Entonces me dieron un bastón semejante a una vara de medir, y se me dijo: Dispónte a medir el Templo de Dios, y el altar, y a los que dan culto allí. Pero descarta la medición del Atrio exterior, el que está fuera del Templo, porque se les ha entregado a los paganos, que hollarán la Ciudad Santa cuarenta y dos meses. » Y Yo confiaré la tarea de profetizar a Mis dos testigos, que profetizarán mil doscientos sesenta días, vestidos de cilicio. Estos testigos son los dos olivos y los dos candelabros que están al servicio del Señor de toda la Tierra. Si alguien intenta hacerles daño, les sale de la boca un fuego que devora a sus enemigos; cualquiera que intente hacerles daño debe morir así.» Estos tienen autoridad para cerrar los cielos de manera que no caiga lluvia durante el período que ellos hayan profetizado que habrá sequía; y tienen autoridad sobre las aguas para convertirlas en sangre, y para azotar la Tierra con cualquier plaga siempre que quieran. »Cuando hayan concluido su testimonio, la bestia que asciende del abismo les hará la guerra, y los vencerá, y los matará. Sus cadáveres estarán tirados en la calle de la gran ciudad cuyo nombre espiritual es Sodoma y Egipto, que es también donde su Señor fue crucificado. Los de todos los pueblos y tribus y lenguas y naciones han de ver sus cuerpos tres días y medio, pero no permitirán que los entierren. Los que habitan la Tierra se regocijarán de lo que les ha pasado a los testigos, y harán fiestas y se enviarán regalos unos a otros; y es que los dos profetas torturaban a los habitantes de la Tierra. » Después de los tres días y medio, el hálito de vida procedente de Dios entró en ellos, y se pusieron de pie, y todos los que los vieron se llenaron de miedo. Y ellos oyeron una gran voz del Cielo que les decía: «¡Subid!» Y subieron al Cielo en la nube viéndolos sus enemigos. En aquel momento hubo un terremoto tremendo, y se derrumbó la décima parte de la ciudad, por lo que murieron siete mil personas, y el resto de la gente estaban atemorizados, y dieron la gloria al Dios del Cielo. El segundo ay ya ha pasado, y fijaos, el tercero se nos echa encima a toda prisa.

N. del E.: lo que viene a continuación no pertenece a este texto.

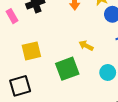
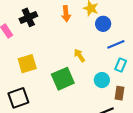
yellow arrow: (86, 46) -> (79, 55), turned 32

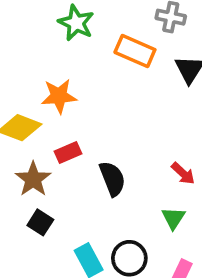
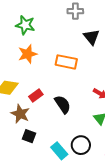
orange rectangle: (135, 51) -> (66, 62), moved
orange star: (59, 96) -> (28, 54), moved

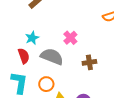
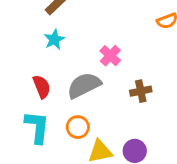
cyan star: (32, 38) -> (54, 39), moved
gray semicircle: (52, 57) -> (84, 85), turned -45

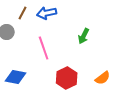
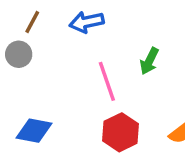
brown line: (23, 13) -> (32, 22), moved
pink line: (44, 48) -> (107, 81), moved

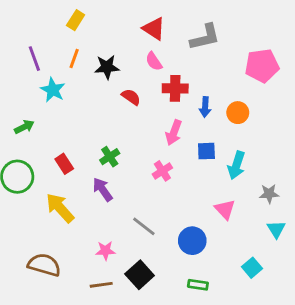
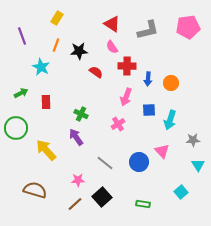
purple line: (34, 59) -> (22, 36), moved
pink pentagon: (262, 66) -> (188, 27), moved
green cross: (110, 157) -> (81, 114), turned -32
red rectangle: (64, 164) -> (46, 102), moved, turned 32
blue circle: (192, 241) -> (139, 162), moved
brown line: (101, 285) -> (75, 204), turned -35

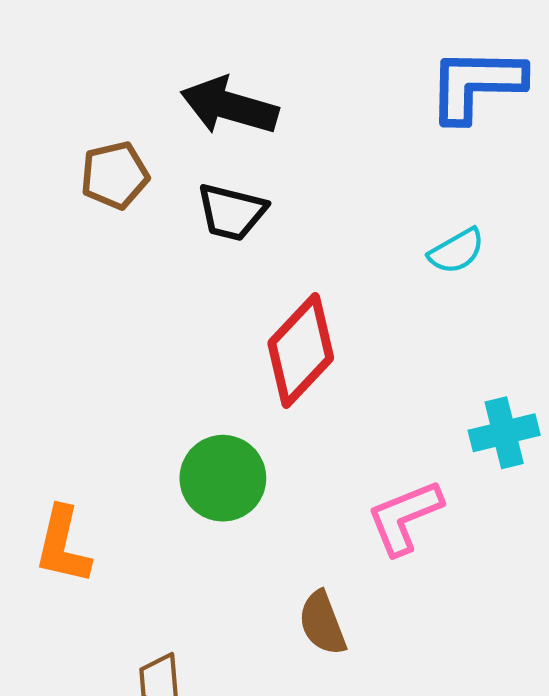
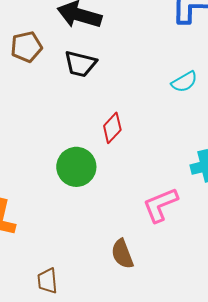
red diamond: (301, 351) -> (112, 128), size x0.6
green circle: (223, 478) -> (76, 167), moved

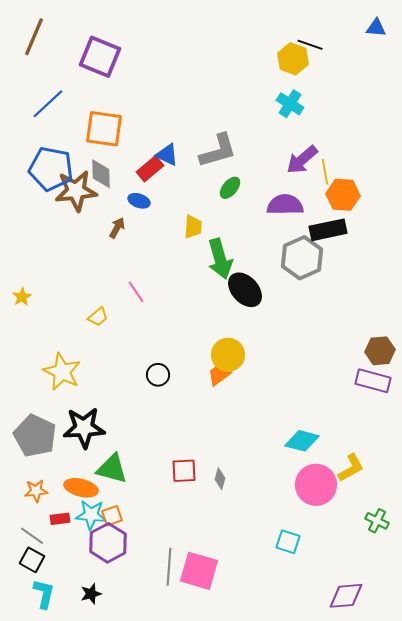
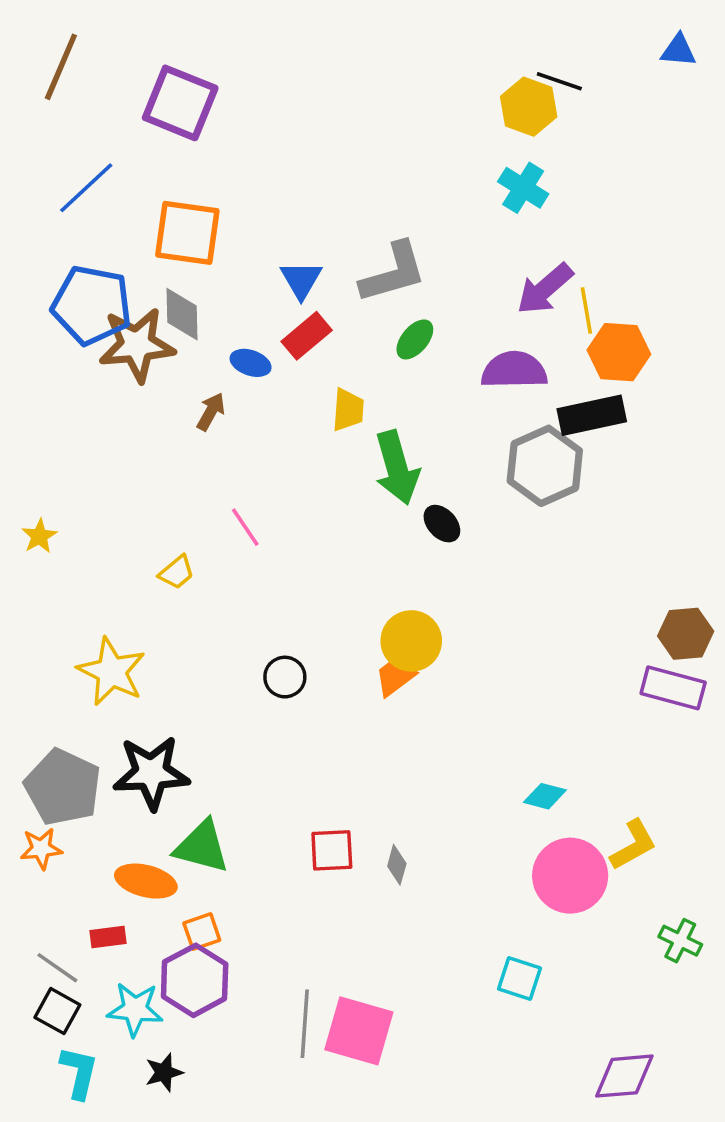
blue triangle: (167, 155) -> (301, 280), turned 35
red rectangle: (150, 169) -> (307, 336), moved
black ellipse: (245, 290) -> (442, 524), size x0.6
cyan diamond: (302, 441) -> (545, 796), size x0.7
orange star: (36, 491) -> (41, 849), moved
cyan star: (91, 515) -> (135, 1009), moved

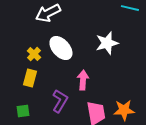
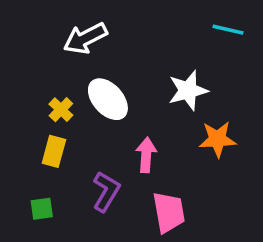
orange star: (124, 110) -> (218, 139), moved

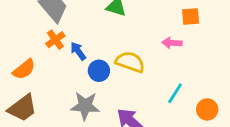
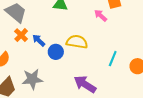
pink arrow: (172, 43) -> (101, 15), moved, turned 48
gray star: (85, 106) -> (32, 79), moved

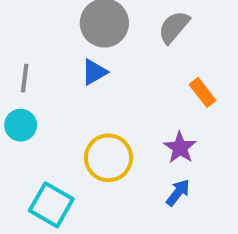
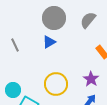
gray line: (25, 78) -> (15, 45), turned -32
cyan circle: (21, 125) -> (13, 90), moved

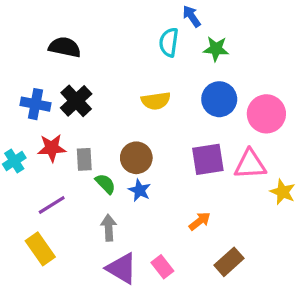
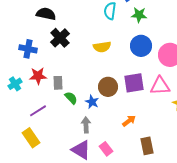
black cross: (76, 101) -> (60, 38), moved
brown circle: (136, 158) -> (108, 87), moved
gray arrow: (109, 228) -> (86, 125), moved
brown rectangle: (229, 262) -> (147, 146), turned -60

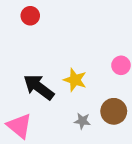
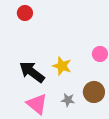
pink triangle: (19, 126) -> (37, 104), moved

El séptimo ángel dio un toque de trompeta, y se oyeron grandes voces en el Cielo que decían: – ¡El reino de este mundo ha llegado a ser el Reino de nuestro Señor y de Su Ungido, y Él será Rey por siempre jamás! Los veinticuatro ancianos, que estaban sentados en sus tronos en la presencia de Dios, se postraron rostro a tierra y adoraron a Dios diciendo: – ¡Te damos gracias, oh Señor Dios, el Todopoderoso, el Que eres y eras, porque has asumido Tu autoridad suprema y has iniciado Tu reinado! Las naciones se han enfurecido, pero Tu ira ha venido, y ha llegado el momento de juzgar a los muertos, y de darles su galardón a Tus siervos los profetas y a las personas consagradas a Dios y a los que temen Tu nombre, tanto pequeños como grandes, y de destruir a los que destruyen la Tierra.
Y se abrió en el Cielo el Templo de Dios, y se vio en él el Arca del Pacto, y hubo relámpagos y gritos y truenos y un terremoto y una granizada tremenda.
Es mejor ver este capítulo en conjunto antes de hacer ningún intento de tratarlo en detalle. Se ha dicho que es al mismo tiempo el más difícil y el más importante de todo el Apocalipsis. Su dificultad es obvia, y contiene problemas de interpretación de cuya solución no se tiene verdadera certeza. Su importancia radica en el hecho de que contiene un sumario deliberado del resto del libro. El vidente ha comido el rollito y recibido en su mente el mensaje de Dios; y ahora lo expone, no en detalle todavía, sino en las líneas generales de su desarrollo. Tan seguro está del curso de los acontecimientos que desde el versículo 11 cambia el tiempo de su narración y habla de cosas todavía futuras como si fueran ya pasadas, recurso literario que caracteriza a los profetas del Antiguo Testamento. Despleguemos el esquema de este capítulo, que es también el del resto del libro.